Film Review: “The Foreigner”

Starring: Jackie Chan, Rufus Jones and Pierce Brosnan
Directed by: Martin Campbell
Rated: R
Running time: 1 hr 54 mins
STX Entertainment

A man picks his young teenage daughter up from school. He notices her sharing a glance with a boy and asks when he will get to meet him. She blushes. He drives her to a popular London dress shop to pick out a prom gown and urges her to be careful as she crosses the street. Sadly, all of his love can’t prevent the bomb that is about to kill her from going off.

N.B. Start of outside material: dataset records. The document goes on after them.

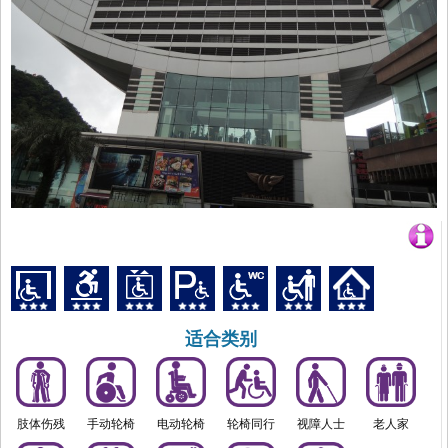
适合类别
肢体伤残
手动轮椅
电动轮椅
轮椅同行
视障人士
老人家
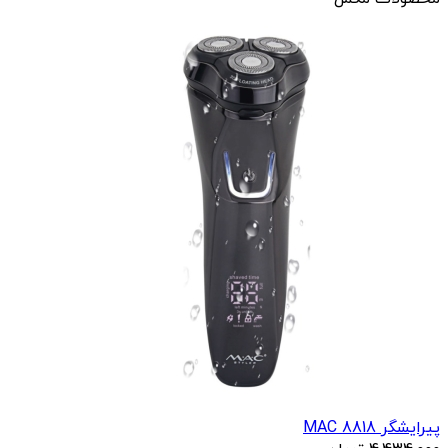
پیرایشگر 8818 MAC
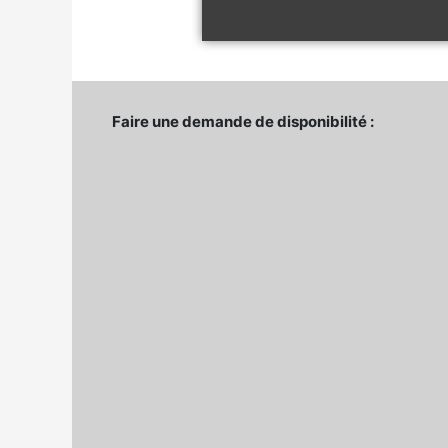
Faire une demande de disponibilité :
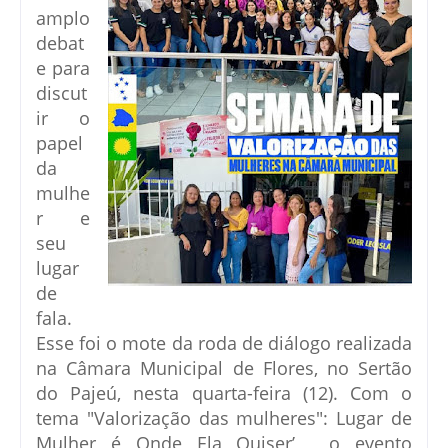
amplo
debat
e para
discut
ir o
papel
da
mulhe
r e
seu
lugar
de
fala.
Esse foi o mote da roda de diálogo realizada
na Câmara Municipal de Flores, no Sertão
do Pajeú, nesta quarta-feira (12). Com o
tema "Valorização das mulheres": Lugar de
Mulher é Onde Ela Quiser’, o evento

An edge-of-the-seat thriller full of twist and turns, “The Foreigner” is a welcome return to the screen for the great Jackie Chan, whose grieving father Quan will not stop until he discovers who planted the deadly explosive. The bombing is claimed by a group associating itself with the IRA, which causes much tension between the British and Irish governments. It is left to Liam Hennessy (Brosnan, given that rare occasion to use his real-life brogue), an influential Irish politician, to get to the bottom of what is going on before things get bloodier. Unfortunately for him, and the police, Quan is a man with a past full of surprises.

Not counting voice work in animated features, it’s been almost a decade since I’ve seen Jackie Chan on the big screen and I’m happy to report that, even at age 63, the man can still kick some serious ass! He also shows a much larger range as an actor here, portraying a father who has basically lost his entire family violently. This is not the clowning man from the “Rush Hour” films. This is a man whose grief and need for revenge seem, at times, to be all that is keeping him alive.

The action here, both with and without Chan, is outstandingly staged, with much credit needing to go to director Campbell, who also helmed Brosnan’s debut as James Bond in “Goldeneye” as well as Daniel Craig’s amazing Bond reboot “Casino Royale.” The film is also driven along by an amazing musical score by Cliff Martinez. The music not only helps deliver the story on-screen but is very reminiscent of the great film scores (“Sorcerer,” “Thief”) by the German band Tangerine Dream.